— What is needed —
Print exactly the lines below between the line holding "থেকেও রক্ষা করতে পারে।" and the line holding "বেড়ে যায়। এ", inclusive, and nothing more.

— Extracted data —
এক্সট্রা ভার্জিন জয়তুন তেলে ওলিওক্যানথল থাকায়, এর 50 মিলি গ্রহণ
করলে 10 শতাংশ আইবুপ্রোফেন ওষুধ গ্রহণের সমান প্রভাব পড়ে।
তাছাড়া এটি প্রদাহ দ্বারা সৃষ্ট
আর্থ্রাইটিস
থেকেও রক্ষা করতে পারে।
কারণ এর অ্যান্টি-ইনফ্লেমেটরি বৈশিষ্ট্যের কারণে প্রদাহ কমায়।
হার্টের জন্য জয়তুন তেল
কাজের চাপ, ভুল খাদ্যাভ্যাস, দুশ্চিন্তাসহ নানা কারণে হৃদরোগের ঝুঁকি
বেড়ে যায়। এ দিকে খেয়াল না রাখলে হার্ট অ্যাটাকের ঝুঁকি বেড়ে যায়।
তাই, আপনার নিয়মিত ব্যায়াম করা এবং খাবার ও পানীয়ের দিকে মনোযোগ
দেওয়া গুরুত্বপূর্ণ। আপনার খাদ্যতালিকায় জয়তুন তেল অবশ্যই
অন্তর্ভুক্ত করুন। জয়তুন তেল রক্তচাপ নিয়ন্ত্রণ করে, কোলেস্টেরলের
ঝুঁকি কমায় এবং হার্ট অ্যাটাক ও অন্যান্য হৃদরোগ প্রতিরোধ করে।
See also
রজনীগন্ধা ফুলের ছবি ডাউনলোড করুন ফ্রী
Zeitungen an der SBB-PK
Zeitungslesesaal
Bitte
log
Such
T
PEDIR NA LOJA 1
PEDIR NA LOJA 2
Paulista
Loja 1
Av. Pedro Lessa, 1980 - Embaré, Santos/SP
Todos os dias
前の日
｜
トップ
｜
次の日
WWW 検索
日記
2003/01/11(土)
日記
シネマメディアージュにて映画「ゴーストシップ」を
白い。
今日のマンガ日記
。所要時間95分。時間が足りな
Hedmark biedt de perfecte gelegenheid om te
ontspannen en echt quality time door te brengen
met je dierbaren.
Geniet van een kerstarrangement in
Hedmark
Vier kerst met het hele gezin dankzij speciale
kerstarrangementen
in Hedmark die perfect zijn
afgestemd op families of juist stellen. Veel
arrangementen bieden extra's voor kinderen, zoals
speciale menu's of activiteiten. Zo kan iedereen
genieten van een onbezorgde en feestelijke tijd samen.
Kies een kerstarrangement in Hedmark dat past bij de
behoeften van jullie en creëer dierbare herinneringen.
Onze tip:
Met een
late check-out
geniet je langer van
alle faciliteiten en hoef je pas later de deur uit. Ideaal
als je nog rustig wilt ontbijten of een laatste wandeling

* * *

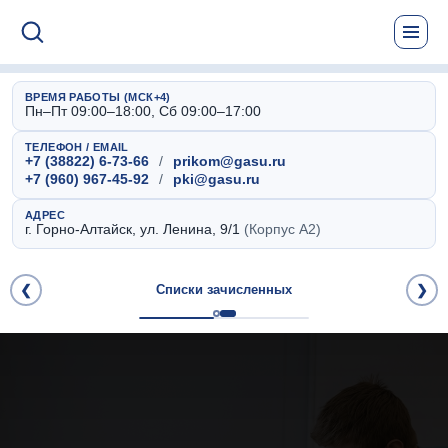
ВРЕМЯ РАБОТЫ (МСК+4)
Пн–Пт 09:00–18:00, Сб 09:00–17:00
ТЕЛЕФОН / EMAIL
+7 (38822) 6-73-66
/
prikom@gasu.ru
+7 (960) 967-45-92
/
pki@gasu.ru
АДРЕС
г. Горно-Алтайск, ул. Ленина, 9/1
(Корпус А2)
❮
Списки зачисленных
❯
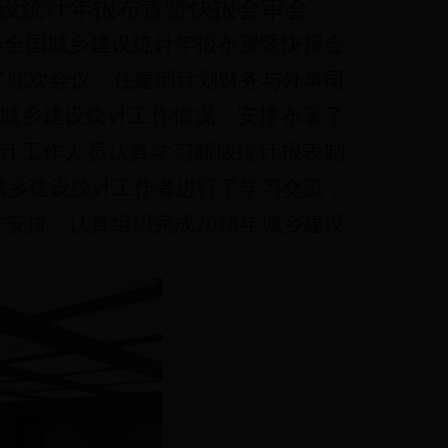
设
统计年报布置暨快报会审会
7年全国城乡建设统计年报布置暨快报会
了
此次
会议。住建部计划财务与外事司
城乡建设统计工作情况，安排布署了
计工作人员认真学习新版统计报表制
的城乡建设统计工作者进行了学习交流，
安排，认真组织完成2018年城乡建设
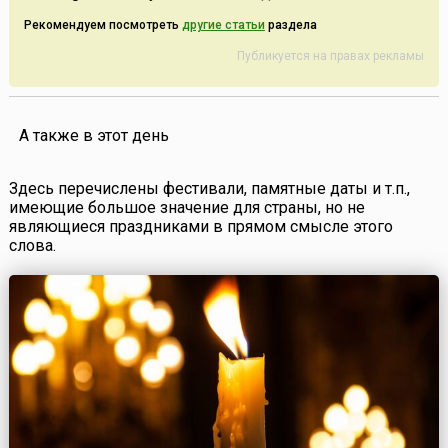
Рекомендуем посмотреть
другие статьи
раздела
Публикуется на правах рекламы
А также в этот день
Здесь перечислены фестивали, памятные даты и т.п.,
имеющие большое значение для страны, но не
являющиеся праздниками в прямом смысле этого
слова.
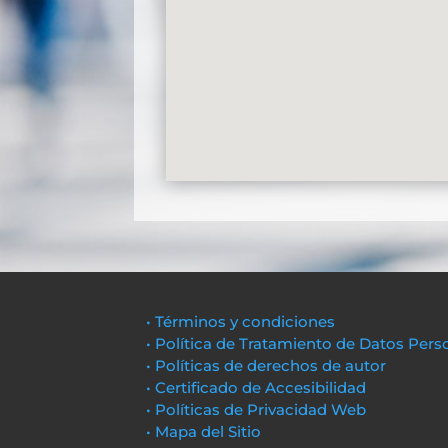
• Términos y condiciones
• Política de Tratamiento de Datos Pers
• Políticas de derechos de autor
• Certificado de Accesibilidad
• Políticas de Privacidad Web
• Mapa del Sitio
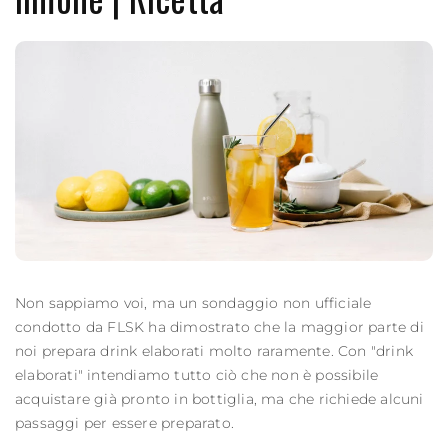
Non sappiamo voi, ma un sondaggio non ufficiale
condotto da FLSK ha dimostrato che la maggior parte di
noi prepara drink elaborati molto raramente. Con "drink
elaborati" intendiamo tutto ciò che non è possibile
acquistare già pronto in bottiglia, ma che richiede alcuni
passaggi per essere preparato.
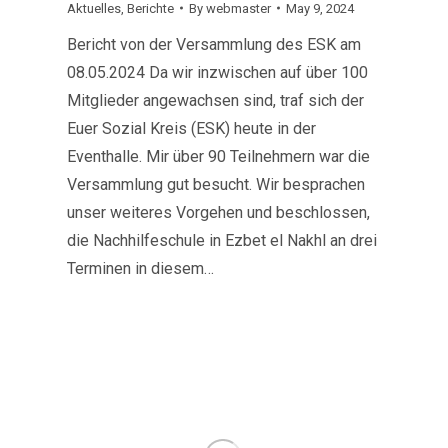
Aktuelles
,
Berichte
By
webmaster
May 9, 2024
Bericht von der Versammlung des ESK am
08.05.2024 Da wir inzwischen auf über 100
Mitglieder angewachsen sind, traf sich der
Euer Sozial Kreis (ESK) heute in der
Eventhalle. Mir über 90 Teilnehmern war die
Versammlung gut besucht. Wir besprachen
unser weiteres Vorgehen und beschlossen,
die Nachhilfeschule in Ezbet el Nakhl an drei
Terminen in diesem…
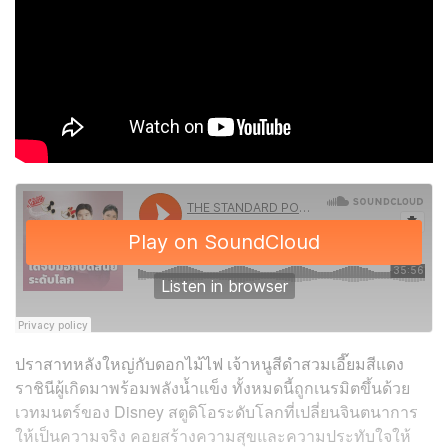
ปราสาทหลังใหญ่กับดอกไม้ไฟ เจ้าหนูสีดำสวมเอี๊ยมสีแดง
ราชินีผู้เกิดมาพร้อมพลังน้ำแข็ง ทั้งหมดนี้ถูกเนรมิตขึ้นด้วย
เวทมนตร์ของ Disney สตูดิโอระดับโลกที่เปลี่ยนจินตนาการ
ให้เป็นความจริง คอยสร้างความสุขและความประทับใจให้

==

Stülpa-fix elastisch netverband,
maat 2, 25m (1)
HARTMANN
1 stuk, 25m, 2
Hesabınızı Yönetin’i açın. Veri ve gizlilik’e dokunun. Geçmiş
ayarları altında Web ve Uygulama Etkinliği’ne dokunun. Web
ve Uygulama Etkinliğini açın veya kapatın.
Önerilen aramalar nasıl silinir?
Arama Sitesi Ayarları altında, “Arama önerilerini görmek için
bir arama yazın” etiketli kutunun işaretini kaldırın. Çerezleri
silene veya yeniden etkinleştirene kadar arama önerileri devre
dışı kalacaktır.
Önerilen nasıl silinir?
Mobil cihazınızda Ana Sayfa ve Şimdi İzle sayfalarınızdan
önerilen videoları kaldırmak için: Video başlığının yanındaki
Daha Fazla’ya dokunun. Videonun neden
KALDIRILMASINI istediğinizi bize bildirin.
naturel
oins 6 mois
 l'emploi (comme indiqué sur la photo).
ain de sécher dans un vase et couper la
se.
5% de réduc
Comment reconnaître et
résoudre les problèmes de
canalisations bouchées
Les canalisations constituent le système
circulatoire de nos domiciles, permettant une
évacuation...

— Result of the task —
থেকেও রক্ষা করতে পারে।
কারণ এর অ্যান্টি-ইনফ্লেমেটরি বৈশিষ্ট্যের কারণে প্রদাহ কমায়।
হার্টের জন্য জয়তুন তেল
কাজের চাপ, ভুল খাদ্যাভ্যাস, দুশ্চিন্তাসহ নানা কারণে হৃদরোগের ঝুঁকি
বেড়ে যায়। এ দিকে খেয়াল না রাখলে হার্ট অ্যাটাকের ঝুঁকি বেড়ে যায়।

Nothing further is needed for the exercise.